→ Your objective
All lines in the material with the string "phpBB" should be listed.

→ Dataset
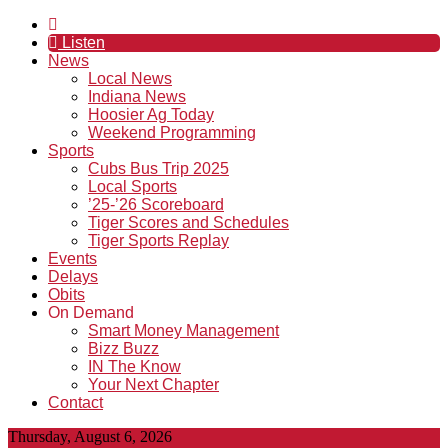
Listen
News
Local News
Indiana News
Hoosier Ag Today
Weekend Programming
Sports
Cubs Bus Trip 2025
Local Sports
’25-’26 Scoreboard
Tiger Scores and Schedules
Tiger Sports Replay
Events
Delays
Obits
On Demand
Smart Money Management
Bizz Buzz
IN The Know
Your Next Chapter
Contact
Thursday, August 6, 2026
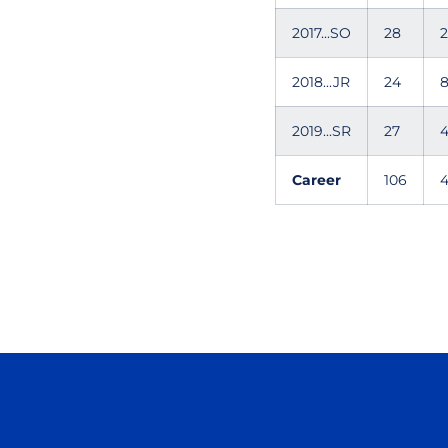
2017...SO
28
2
2018...JR
24
2019...SR
27
Career
106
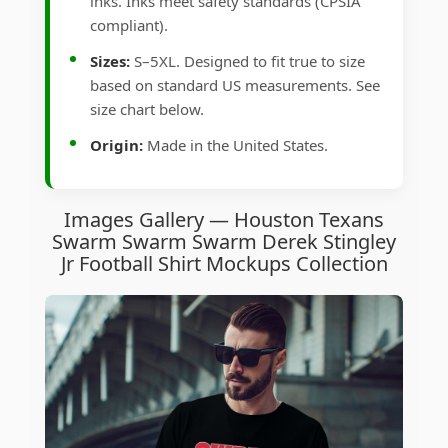
inks. Inks meet safety standards (CPSIA
compliant).
Sizes:
S–5XL. Designed to fit true to size
based on standard US measurements. See
size chart below.
Origin:
Made in the United States.
Images Gallery — Houston Texans
Swarm Swarm Swarm Derek Stingley
Jr Football Shirt Mockups Collection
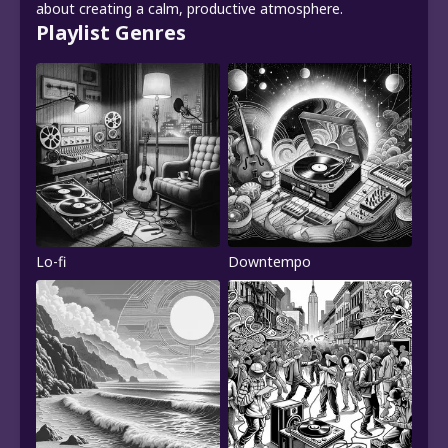
about creating a calm, productive atmosphere.
Playlist Genres
Lo-fi
Downtempo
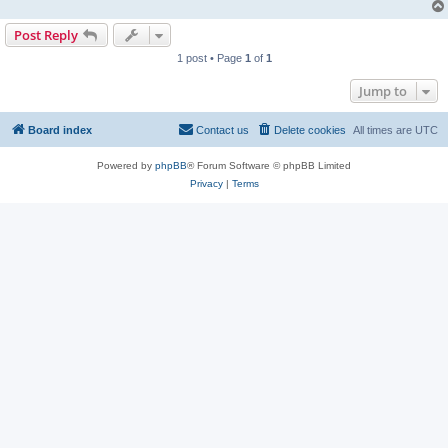
Post Reply
1 post • Page
1
of
1
Jump to
Board index
Contact us
Delete cookies
All times are
UTC
Powered by
phpBB
® Forum Software © phpBB Limited
Privacy
|
Terms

→ Solution to the problem
phpBB
® Forum Software © phpBB Limited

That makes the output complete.